Di laga final Piala Dunia 2006, Andrea Pirlo membuktikan bahwa anggur yang tepat sanggup membuat masakan Italia yang sederhana jadi bercita rasa juara.
"Saya sudah minum anggur dari dulu, bahkan sejak saya kecil ibu saya menambahkan sedikit anggur pada air bening yang saya minum. Saya suka membaca tentang anggur, memahaminya, dan mencoba anggur dari berbagai wilayah dan merek."
Dalam film dokumenter yang berjudul Ford’s Fascinating World of Football Series, Pirlo berkata demikian. Di film itu ia berkisah tentang persahabatannya yang karib dengan anggur sejak kanak. Pirlo adalah anak pengusaha anggur. Bahkan kini, ia meneruskan bisnis anggur keluarganya, Pratum Coller.
Italia adalah surganya makanan. Kabar baiknya, surga itu berjalan ke seluruh penjuru dunia. Begitu mudah menemukan masakan Italia di negara mana pun, bahkan sampai di Asia yang kalau dipikir-pikir punya ciri khas masakan yang begitu berbeda.

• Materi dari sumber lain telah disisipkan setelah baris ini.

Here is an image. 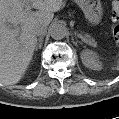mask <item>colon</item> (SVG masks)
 Segmentation results:
<instances>
[{"label": "colon", "mask_w": 119, "mask_h": 119, "mask_svg": "<svg viewBox=\"0 0 119 119\" xmlns=\"http://www.w3.org/2000/svg\"><path fill=\"white\" fill-rule=\"evenodd\" d=\"M112 33L115 41L119 42V2L113 1L111 5Z\"/></svg>", "instance_id": "5ec220e1"}]
</instances>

Selain Italia, Prancis juga dikenal sebagai negara yang berkawan karib dengan kuliner. Kata orang-orang, masakan dengan harga selangit khas Prancis itu memang begitu nikmat. Namun, ada perbedaan yang kelewat besar antara masakan Italia dan Prancis.
Bila masakan Prancis kerap berbicara tentang kemewahan, maka masakan Italia adalah tentang kehangatan. Orang-orang Italia tidak membutuhkan koki-koki ternama untuk bisa memasak makanan khas Italia yang lezat. Hidangan Italia tidak lahir di hotel-hotel bintang lima, tapi di rumah-rumah. Ia dimasak dan dikembangkan oleh nenek dan ibu rumah tangga.
Berbicara soal masakan Italia tak bisa jauh-jauh dari sejarah kuliner Roma. Pada awalnya, masakan Roma lebih dikenal sebagai masakan orang miskin atau ‘la povera cucina’ (poor kitchen). Sementara, para bangsawan Roma lebih suka menyantap berbagai daging dari berbagai jenis unggas dan minum anggur.
Lantas, prinsip seperti inilah yang dibawa Italia di bawah asuhan Marcello Lippi ke Piala Dunia 2006. Di Jerman, mereka tampil sebagai orang Italia. Memainkan sepak bola bertahan yang jadi andalan mereka.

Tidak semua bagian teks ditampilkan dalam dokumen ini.